===== EXERCISE INPUTS
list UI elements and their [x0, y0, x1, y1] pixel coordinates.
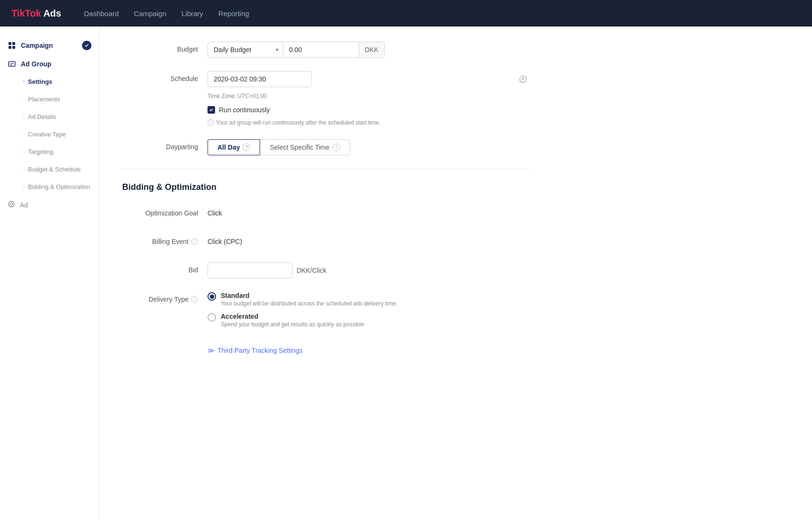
bid-content: DKK/Click — [208, 262, 532, 278]
dayparting-row: Dayparting All Day ? Select Specific Tim… — [122, 139, 532, 155]
bid-suffix: DKK/Click — [297, 267, 326, 274]
budget-input-group: Daily Budget Lifetime Budget ▾ DKK — [208, 42, 532, 58]
budget-label: Budget — [122, 42, 198, 53]
delivery-standard-text: Standard Your budget will be distributed… — [221, 292, 397, 307]
delivery-accelerated-option: Accelerated Spend your budget and get re… — [208, 313, 532, 328]
sidebar-item-adgroup[interactable]: Ad Group — [0, 55, 99, 73]
delivery-accelerated-label: Accelerated — [221, 313, 364, 320]
main-content: Budget Daily Budget Lifetime Budget ▾ DK… — [99, 27, 812, 520]
budget-schedule-label: Budget & Schedule — [28, 166, 81, 173]
ad-label: Ad — [20, 201, 28, 209]
svg-rect-3 — [12, 46, 15, 49]
delivery-accelerated-desc: Spend your budget and get results as qui… — [221, 321, 364, 328]
svg-rect-4 — [9, 62, 15, 66]
delivery-standard-label: Standard — [221, 292, 397, 299]
chevron-down-double-icon: ≫ — [208, 347, 215, 354]
sidebar-sub-ad-details[interactable]: Ad Details — [15, 108, 99, 126]
run-continuously-checkbox[interactable] — [208, 106, 215, 114]
budget-type-select[interactable]: Daily Budget Lifetime Budget — [208, 42, 283, 58]
sidebar-sub-settings[interactable]: Settings — [15, 73, 99, 90]
all-day-info-icon: ? — [243, 143, 250, 151]
bid-label: Bid — [122, 262, 198, 274]
billing-event-value: Click (CPC) — [208, 234, 532, 249]
ad-icon — [8, 200, 15, 209]
campaign-check-badge — [82, 41, 91, 50]
adgroup-sub-menu: Settings Placements Ad Details Creative … — [0, 73, 99, 196]
delivery-type-info-icon: i — [191, 296, 198, 303]
delivery-standard-desc: Your budget will be distributed across t… — [221, 300, 397, 307]
schedule-date-wrapper: 🕐 — [208, 71, 532, 87]
budget-amount-input[interactable] — [283, 42, 359, 58]
budget-type-wrapper: Daily Budget Lifetime Budget ▾ — [208, 42, 283, 58]
dayparting-content: All Day ? Select Specific Time ? — [208, 139, 532, 155]
delivery-accelerated-radio[interactable] — [208, 313, 216, 322]
svg-rect-0 — [9, 42, 11, 45]
delivery-type-content: Standard Your budget will be distributed… — [208, 292, 532, 328]
brand-ads: Ads — [41, 8, 62, 18]
optimization-goal-content: Click — [208, 206, 532, 221]
schedule-info-text: i Your ad group will run continuously af… — [208, 119, 532, 126]
section-divider — [122, 169, 532, 169]
svg-point-7 — [9, 201, 14, 207]
nav-dashboard[interactable]: Dashboard — [84, 8, 118, 19]
nav-library[interactable]: Library — [181, 8, 203, 19]
sidebar-sub-targeting[interactable]: Targeting — [15, 143, 99, 161]
optimization-goal-label: Optimization Goal — [122, 206, 198, 217]
campaign-icon — [8, 41, 16, 50]
bid-input[interactable] — [208, 262, 293, 278]
delivery-options: Standard Your budget will be distributed… — [208, 292, 532, 328]
sidebar-sub-budget-schedule[interactable]: Budget & Schedule — [15, 161, 99, 178]
sidebar-item-campaign[interactable]: Campaign — [0, 36, 99, 55]
billing-event-content: Click (CPC) — [208, 234, 532, 249]
ad-details-label: Ad Details — [28, 113, 56, 120]
daypart-specific-time-btn[interactable]: Select Specific Time ? — [260, 139, 350, 155]
billing-event-info-icon: i — [191, 238, 198, 245]
adgroup-icon — [8, 60, 16, 68]
svg-point-8 — [10, 203, 13, 206]
bidding-section-title: Bidding & Optimization — [122, 182, 532, 192]
bidding-label: Bidding & Optimization — [28, 183, 90, 190]
third-party-tracking-link[interactable]: ≫ Third Party Tracking Settings — [208, 341, 532, 360]
delivery-type-row: Delivery Type i Standard You — [122, 292, 532, 328]
svg-rect-2 — [9, 46, 11, 49]
delivery-standard-radio[interactable] — [208, 292, 216, 301]
optimization-goal-value: Click — [208, 206, 532, 221]
third-party-label: Third Party Tracking Settings — [217, 347, 303, 354]
billing-event-row: Billing Event i Click (CPC) — [122, 234, 532, 249]
specific-time-info-icon: ? — [333, 143, 340, 151]
info-icon: i — [208, 119, 214, 126]
targeting-label: Targeting — [28, 148, 53, 155]
settings-label: Settings — [28, 78, 52, 85]
clock-icon: 🕐 — [519, 75, 527, 83]
bid-row: Bid DKK/Click — [122, 262, 532, 278]
sidebar-item-ad[interactable]: Ad — [0, 196, 99, 214]
nav-campaign[interactable]: Campaign — [134, 8, 166, 19]
creative-type-label: Creative Type — [28, 131, 66, 138]
schedule-date-input[interactable] — [208, 71, 312, 87]
brand-tiktok: TikTok — [11, 8, 41, 18]
optimization-goal-row: Optimization Goal Click — [122, 206, 532, 221]
run-continuously-label: Run continuously — [219, 106, 270, 114]
nav-reporting[interactable]: Reporting — [218, 8, 249, 19]
sidebar-sub-bidding[interactable]: Bidding & Optimization — [15, 178, 99, 196]
delivery-type-label: Delivery Type i — [122, 292, 198, 303]
budget-row: Budget Daily Budget Lifetime Budget ▾ DK… — [122, 42, 532, 58]
bid-input-group: DKK/Click — [208, 262, 532, 278]
delivery-standard-option: Standard Your budget will be distributed… — [208, 292, 532, 307]
top-navigation: TikTok Ads Dashboard Campaign Library Re… — [0, 0, 812, 27]
sidebar: Campaign Ad Group Settings Placements — [0, 27, 99, 520]
sidebar-sub-creative-type[interactable]: Creative Type — [15, 126, 99, 143]
sidebar-sub-placements[interactable]: Placements — [15, 90, 99, 108]
schedule-row: Schedule 🕐 Time Zone: UTC+01:00 Run cont… — [122, 71, 532, 126]
daypart-all-day-btn[interactable]: All Day ? — [208, 139, 260, 155]
adgroup-label: Ad Group — [21, 60, 52, 68]
daypart-options-group: All Day ? Select Specific Time ? — [208, 139, 532, 155]
campaign-label: Campaign — [21, 42, 53, 49]
delivery-standard-radio-inner — [210, 295, 214, 299]
timezone-label: Time Zone: UTC+01:00 — [208, 93, 532, 99]
placements-label: Placements — [28, 96, 60, 103]
budget-content: Daily Budget Lifetime Budget ▾ DKK — [208, 42, 532, 58]
schedule-content: 🕐 Time Zone: UTC+01:00 Run continuously … — [208, 71, 532, 126]
schedule-label: Schedule — [122, 71, 198, 82]
brand-logo: TikTok Ads — [11, 8, 61, 19]
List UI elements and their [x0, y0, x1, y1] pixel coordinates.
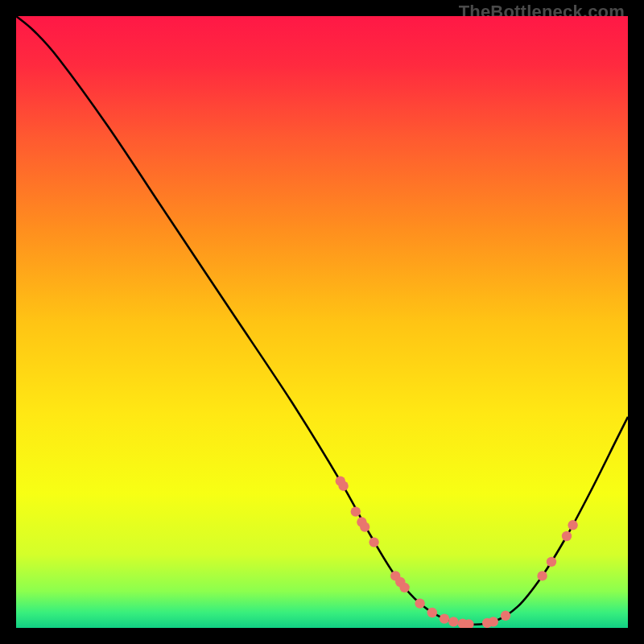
- data-marker: [399, 583, 409, 592]
- data-marker: [440, 613, 449, 623]
- data-marker: [351, 506, 361, 516]
- data-marker: [562, 531, 572, 541]
- data-marker: [568, 520, 577, 530]
- gradient-background: [16, 16, 628, 628]
- data-marker: [415, 598, 424, 608]
- data-marker: [448, 617, 458, 626]
- bottleneck-chart: [16, 16, 628, 628]
- data-marker: [501, 611, 510, 621]
- data-marker: [547, 557, 556, 567]
- data-marker: [489, 617, 498, 626]
- data-marker: [427, 608, 437, 617]
- data-marker: [369, 537, 378, 547]
- chart-frame: [16, 16, 628, 628]
- data-marker: [338, 481, 348, 490]
- data-marker: [360, 522, 369, 531]
- data-marker: [537, 571, 547, 580]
==========
* [WHAT YOU ARE ASKED TO DO]
Copy all the entries word for word. Omit any pictures.

* [TASK OUTPUT]
list UI elements and their [x0, y0, x1, y1] pixel coordinates.
bid-content: DKK/Click — [208, 262, 532, 278]
dayparting-row: Dayparting All Day ? Select Specific Tim… — [122, 139, 532, 155]
bid-suffix: DKK/Click — [297, 267, 326, 274]
budget-input-group: Daily Budget Lifetime Budget ▾ DKK — [208, 42, 532, 58]
budget-label: Budget — [122, 42, 198, 53]
delivery-standard-text: Standard Your budget will be distributed… — [221, 292, 397, 307]
delivery-accelerated-option: Accelerated Spend your budget and get re… — [208, 313, 532, 328]
sidebar-item-adgroup[interactable]: Ad Group — [0, 55, 99, 73]
delivery-accelerated-label: Accelerated — [221, 313, 364, 320]
main-content: Budget Daily Budget Lifetime Budget ▾ DK… — [99, 27, 812, 520]
budget-schedule-label: Budget & Schedule — [28, 166, 81, 173]
ad-label: Ad — [20, 201, 28, 209]
svg-rect-3 — [12, 46, 15, 49]
delivery-accelerated-desc: Spend your budget and get results as qui… — [221, 321, 364, 328]
svg-rect-4 — [9, 62, 15, 66]
delivery-standard-label: Standard — [221, 292, 397, 299]
chevron-down-double-icon: ≫ — [208, 347, 215, 354]
sidebar-sub-ad-details[interactable]: Ad Details — [15, 108, 99, 126]
run-continuously-checkbox[interactable] — [208, 106, 215, 114]
budget-type-select[interactable]: Daily Budget Lifetime Budget — [208, 42, 283, 58]
sidebar-sub-settings[interactable]: Settings — [15, 73, 99, 90]
all-day-info-icon: ? — [243, 143, 250, 151]
bid-label: Bid — [122, 262, 198, 274]
billing-event-value: Click (CPC) — [208, 234, 532, 249]
ad-icon — [8, 200, 15, 209]
campaign-check-badge — [82, 41, 91, 50]
adgroup-sub-menu: Settings Placements Ad Details Creative … — [0, 73, 99, 196]
delivery-type-info-icon: i — [191, 296, 198, 303]
delivery-standard-desc: Your budget will be distributed across t… — [221, 300, 397, 307]
schedule-date-wrapper: 🕐 — [208, 71, 532, 87]
budget-amount-input[interactable] — [283, 42, 359, 58]
budget-type-wrapper: Daily Budget Lifetime Budget ▾ — [208, 42, 283, 58]
dayparting-content: All Day ? Select Specific Time ? — [208, 139, 532, 155]
delivery-accelerated-radio[interactable] — [208, 313, 216, 322]
svg-rect-0 — [9, 42, 11, 45]
delivery-type-content: Standard Your budget will be distributed… — [208, 292, 532, 328]
brand-ads: Ads — [41, 8, 62, 18]
optimization-goal-content: Click — [208, 206, 532, 221]
schedule-info-text: i Your ad group will run continuously af… — [208, 119, 532, 126]
section-divider — [122, 169, 532, 169]
svg-point-7 — [9, 201, 14, 207]
nav-dashboard[interactable]: Dashboard — [84, 8, 118, 19]
nav-library[interactable]: Library — [181, 8, 203, 19]
sidebar-sub-targeting[interactable]: Targeting — [15, 143, 99, 161]
optimization-goal-label: Optimization Goal — [122, 206, 198, 217]
campaign-icon — [8, 41, 16, 50]
bid-input[interactable] — [208, 262, 293, 278]
delivery-options: Standard Your budget will be distributed… — [208, 292, 532, 328]
sidebar-sub-budget-schedule[interactable]: Budget & Schedule — [15, 161, 99, 178]
sidebar-item-campaign[interactable]: Campaign — [0, 36, 99, 55]
billing-event-content: Click (CPC) — [208, 234, 532, 249]
ad-details-label: Ad Details — [28, 113, 56, 120]
daypart-specific-time-btn[interactable]: Select Specific Time ? — [260, 139, 350, 155]
billing-event-info-icon: i — [191, 238, 198, 245]
adgroup-icon — [8, 60, 16, 68]
svg-point-8 — [10, 203, 13, 206]
bidding-section-title: Bidding & Optimization — [122, 182, 532, 192]
bidding-label: Bidding & Optimization — [28, 183, 90, 190]
third-party-tracking-link[interactable]: ≫ Third Party Tracking Settings — [208, 341, 532, 360]
delivery-type-row: Delivery Type i Standard You — [122, 292, 532, 328]
svg-rect-2 — [9, 46, 11, 49]
delivery-standard-radio[interactable] — [208, 292, 216, 301]
optimization-goal-value: Click — [208, 206, 532, 221]
third-party-label: Third Party Tracking Settings — [217, 347, 303, 354]
billing-event-row: Billing Event i Click (CPC) — [122, 234, 532, 249]
specific-time-info-icon: ? — [333, 143, 340, 151]
info-icon: i — [208, 119, 214, 126]
targeting-label: Targeting — [28, 148, 53, 155]
settings-label: Settings — [28, 78, 52, 85]
clock-icon: 🕐 — [519, 75, 527, 83]
bid-row: Bid DKK/Click — [122, 262, 532, 278]
sidebar-item-ad[interactable]: Ad — [0, 196, 99, 214]
nav-campaign[interactable]: Campaign — [134, 8, 166, 19]
creative-type-label: Creative Type — [28, 131, 66, 138]
schedule-date-input[interactable] — [208, 71, 312, 87]
brand-tiktok: TikTok — [11, 8, 41, 18]
optimization-goal-row: Optimization Goal Click — [122, 206, 532, 221]
run-continuously-label: Run continuously — [219, 106, 270, 114]
nav-reporting[interactable]: Reporting — [218, 8, 249, 19]
sidebar-sub-bidding[interactable]: Bidding & Optimization — [15, 178, 99, 196]
delivery-type-label: Delivery Type i — [122, 292, 198, 303]
budget-row: Budget Daily Budget Lifetime Budget ▾ DK… — [122, 42, 532, 58]
bid-input-group: DKK/Click — [208, 262, 532, 278]
delivery-standard-option: Standard Your budget will be distributed… — [208, 292, 532, 307]
top-navigation: TikTok Ads Dashboard Campaign Library Re… — [0, 0, 812, 27]
sidebar: Campaign Ad Group Settings Placements — [0, 27, 99, 520]
sidebar-sub-creative-type[interactable]: Creative Type — [15, 126, 99, 143]
sidebar-sub-placements[interactable]: Placements — [15, 90, 99, 108]
schedule-row: Schedule 🕐 Time Zone: UTC+01:00 Run cont… — [122, 71, 532, 126]
daypart-all-day-btn[interactable]: All Day ? — [208, 139, 260, 155]
adgroup-label: Ad Group — [21, 60, 52, 68]
daypart-options-group: All Day ? Select Specific Time ? — [208, 139, 532, 155]
campaign-label: Campaign — [21, 42, 53, 49]
delivery-standard-radio-inner — [210, 295, 214, 299]
timezone-label: Time Zone: UTC+01:00 — [208, 93, 532, 99]
placements-label: Placements — [28, 96, 60, 103]
budget-content: Daily Budget Lifetime Budget ▾ DKK — [208, 42, 532, 58]
schedule-content: 🕐 Time Zone: UTC+01:00 Run continuously … — [208, 71, 532, 126]
schedule-label: Schedule — [122, 71, 198, 82]
brand-logo: TikTok Ads — [11, 8, 61, 19]
List UI elements and their [x0, y0, x1, y1] pixel coordinates.
- data-marker: [399, 583, 409, 592]
- data-marker: [440, 613, 449, 623]
- data-marker: [351, 506, 361, 516]
- data-marker: [562, 531, 572, 541]
- data-marker: [568, 520, 577, 530]
- gradient-background: [16, 16, 628, 628]
- data-marker: [415, 598, 424, 608]
- data-marker: [448, 617, 458, 626]
- bottleneck-chart: [16, 16, 628, 628]
- data-marker: [501, 611, 510, 621]
- data-marker: [547, 557, 556, 567]
- data-marker: [489, 617, 498, 626]
- data-marker: [427, 608, 437, 617]
- data-marker: [369, 537, 378, 547]
- chart-frame: [16, 16, 628, 628]
- data-marker: [338, 481, 348, 490]
- data-marker: [360, 522, 369, 531]
- data-marker: [537, 571, 547, 580]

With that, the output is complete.